Open sbrandhsn opened 8 months ago

sbrandhsn commented 8 months ago

What should we add?

When the Bit class becomes opaque (see #10996 ), the reference of Qubits in a quantum circuit must stay consistent during the execution of the python session. However, we can not guarantee this in all use cases. One example is the parallel execution of transpilation jobs where the user provides an initial layout. In these cases, the passmanager is serialized, leading to new Qubit instances and a thus mismatch of reference of the qubits between the quantum circuit to be transpiled and the Layout in the deserialized passmanager.

Thus, a refactoring of the Layout class is required with three proposal (so far):

  1. Remove all Bits from Layout and store the permutation only e.g. as a list or dictionary of integers. @levbishop
  2. Require the specification of a QuantumRegister whenever a Layout is initialized and store this information internally.
  3. Let Layout define the bijection $P \leftrightarrow V$ where $V$ is the set of BitLocations. BitLocations is a tuple $(i, R)$ with $i$ being the index of a bit within its quantum circuit and $R$ being a list of tuples $(r_i, r)$ with a register $r$ and bit index within a register $r_i$

I currently prefer proposal 3. as this gives you all information in one place.

jakelishman commented 8 months ago

We have to be careful about changing what's stored inside a Layout, because the Qubit instances representing the virtual bits are a fixed part of its public interface, and removing that will cause its current __getitem__ method (and several other methods) to break.

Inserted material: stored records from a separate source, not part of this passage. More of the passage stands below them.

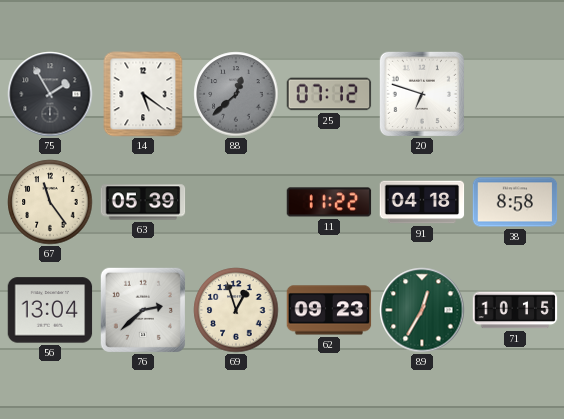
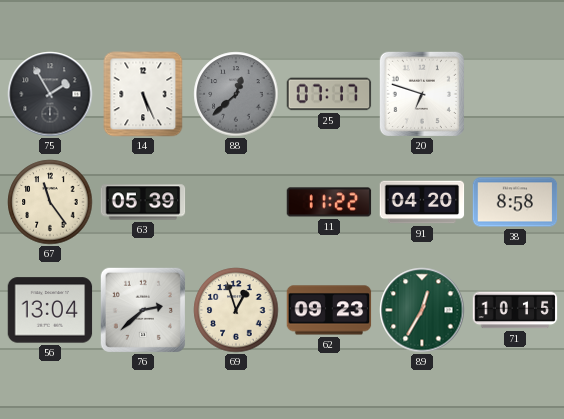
14: 5:21 -> 5:26
25: 07:12 -> 07:17
91: 04:18 -> 04:20
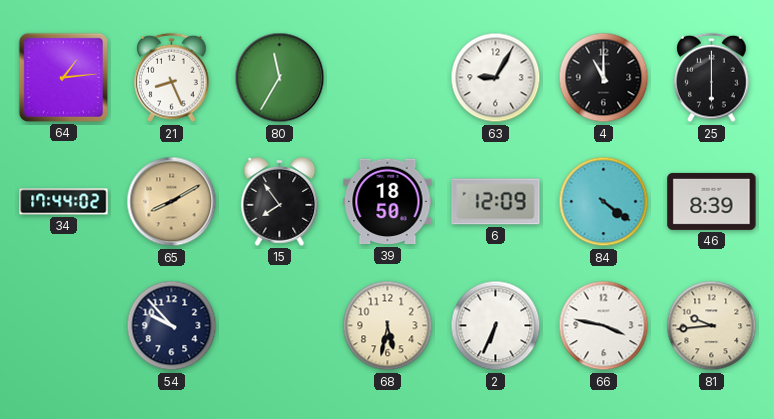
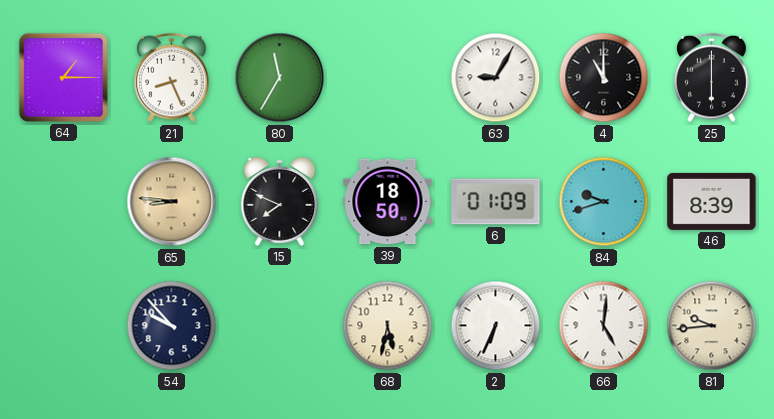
64: 1:14 -> 1:15
34: 17:44 -> none
65: 8:10 -> 8:46
15: 7:54 -> 7:49
6: 12:09 -> 01:09
84: 4:21 -> 9:42
66: 3:47 -> 5:01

Bits have been able to have no index and register for quite some time already, so in theory, many of these problems likely already have some sort parts of solutions in the library - for example, we've largely moved away from using Layout as an input to transpiler passes (because of the serialisation problems), but it's still used when attached to a QuantumCircuit as a context object, where serialisation and deserialisation (and copy/deepcopy) have the bit instances to hand to do the remapping.

For point 3, I definitely agree it's got all the information in one place, but the trick to me is that the register information shouldn't be part of any comparison here. Comparing the names of registers (which are just ad-hoc named collections of bits) is something that really only QuantumCircuit would need to care about, if it decides (as it currently does) that circuits are equal if they have the same named structure to their bits. Duplicating that information in the Layout effectively ends up in us duplicating checks and restricting the Layout in ways that the user of Layout would already have to be validating in other ways anyway - it introduces additional sync between different structures, and I'm not clear that it actually applies a benefit for what a layout is meant to represent.

Point 1 is what (imo) we should do if we were starting the class from afresh; Layout represents a bi-directional mapping $V \leftrightarrow P$[^1], so all the information it needs to represent this is unique identifiers for virtual qubits and physical qubits. Whether we store the virtual qubit as an index or an tuple[index: int, locs: list[tuple[int, str]]] depends on how restrictive about accepting representations a Layout ought to be. Imo, it only makes sense to talk about virtual qubits in the context of a circuit, so then there's no advantage to having Layout carry the information about circuit structures as well.

[^1]: I have a problem with our current assumption of a bijection on both counts - I don't think we should be requiring either an injection or surjection! - but that's for another time.